Abstract
Taxonomic classification of reads obtained by metagenomic sequencing is often a first step for understanding a microbial community. While species level classification has become routine, correctly assigning sequencing reads to the strain or sub-species level has remained a challenging computational problem. We introduce Mora, a MetagenOmic read Re-Assignment algorithm capable of assigning short and long metagenomic reads with high precision, even at the strain level. Mora is able to accurately re-assign reads by first estimating abundances through an expectation-maximization algorithm and then utilizing abundance information to re-assign query reads. The key idea behind Mora is to maximize read re-assignment qualities while simultaneously minimizing the difference from estimated abundance levels, allowing Mora to avoid over assigning reads to the same genomes. On simulated data, this allows Mora to achieve F1 scores of > 74% when assigning reads generated from three distinct E. coli strains, more than double of the F1 scores achieved by Pathoscope2, Pufferfish, Clark, and Bowtie2. Furthermore, we show that the high penalty of over assigning reads to a common reference genome allows Mora to accurately identify the presence of low abundance strains and species.

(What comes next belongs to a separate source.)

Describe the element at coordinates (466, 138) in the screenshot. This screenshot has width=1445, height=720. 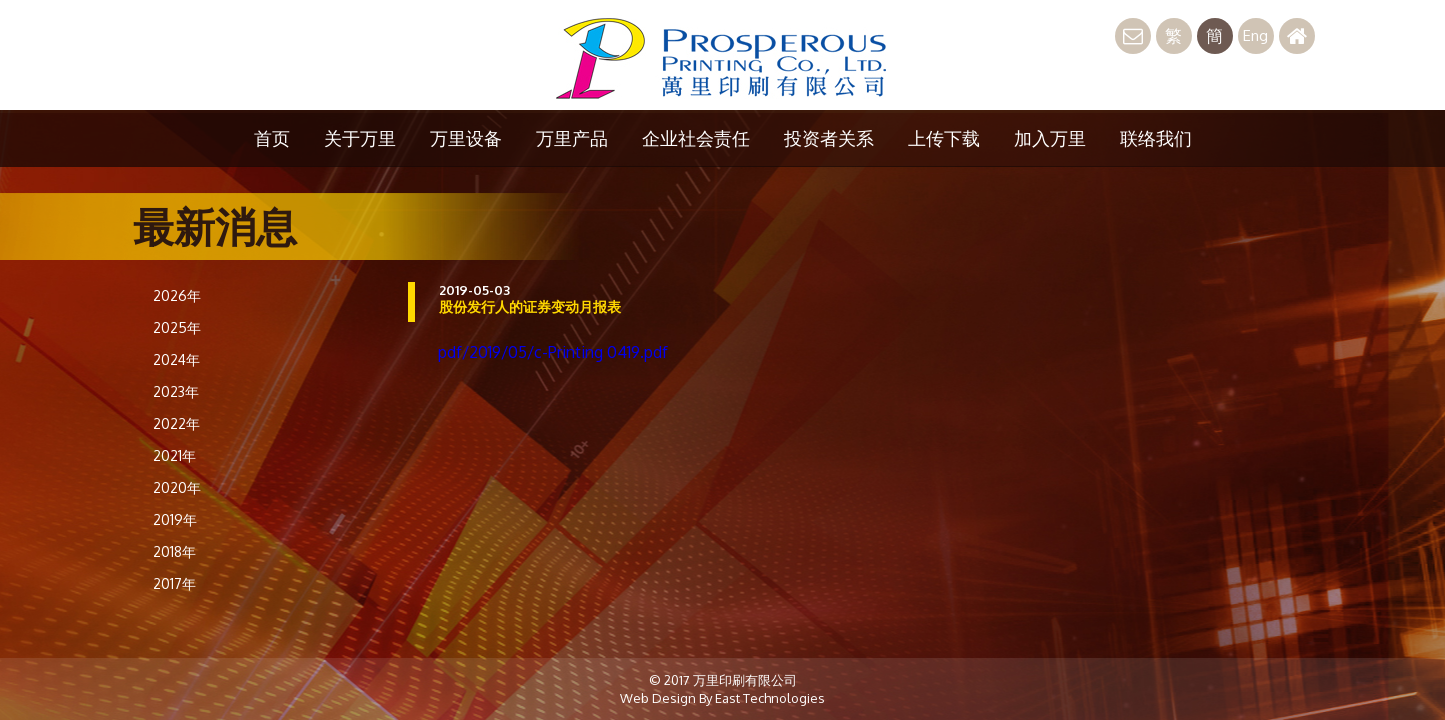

Code availability https://github.com/AfZheng126/MORA
Competing Interest Statement
The authors have declared no competing interest.
Footnotes
andrewf.zheng{at}mail.utoronto.ca, {jshaw{at}math.toronto.edu, ywyu{at}math.toronto.edu}
⋆ Supported by Natural Sciences and Engineering Research Council of Canada (NSERC) grant RGPIN-2022-03074.
Data of taxonomic classifiers Kraken2 and CLARK, and initial aligners Bowtie2, Pufferfish, and Minimap2 have been added to give a more complete picture of how Mora compares to other algorithms. There are also slight edits expand on ideas discussed in the paper.